**Task details:** Only the lines from the one with "bted to the" through the last line of the records below belong in your answer, reproduced exactly and with the pictures left out.

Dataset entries
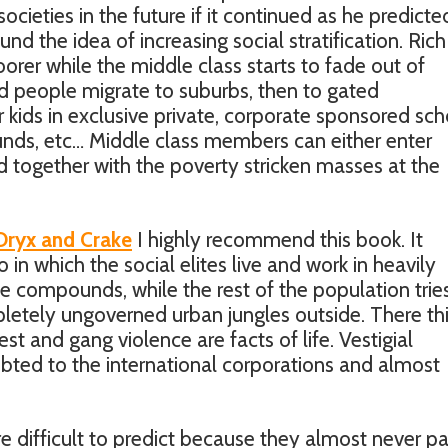
cieties in the future if it continued as he predicte
 the idea of increasing social stratification. Rich
poorer while the middle class starts to fade out of
 people migrate to suburbs, then to gated
kids in exclusive private, corporate sponsored sch
nds, etc… Middle class members can either enter
 together with the poverty stricken masses at the
Oryx and Crake
I highly recommend this book. It
 in which the social elites live and work in heavily
 compounds, while the rest of the population trie
pletely ungoverned urban jungles outside. There th
est and gang violence are facts of life. Vestigial
bted to the international corporations and almost
re difficult to predict because they almost never p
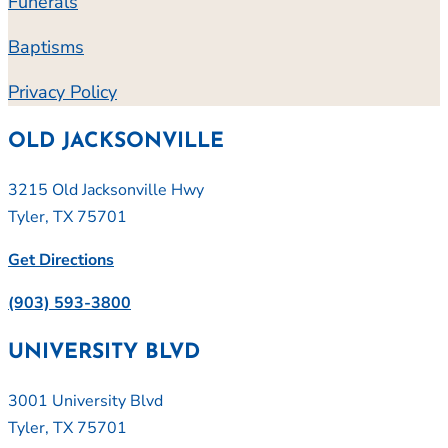
Funerals
Baptisms
Privacy Policy
OLD JACKSONVILLE
3215 Old Jacksonville Hwy
Tyler, TX 75701
Get Directions
(903) 593-3800
UNIVERSITY BLVD
3001 University Blvd
Tyler, TX 75701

**Solution to this exercise:**
bted to the international corporations and almost
re difficult to predict because they almost never p
Funerals
Baptisms
Privacy Policy
OLD JACKSONVILLE
3215 Old Jacksonville Hwy
Tyler, TX 75701
Get Directions
(903) 593-3800
UNIVERSITY BLVD
3001 University Blvd
Tyler, TX 75701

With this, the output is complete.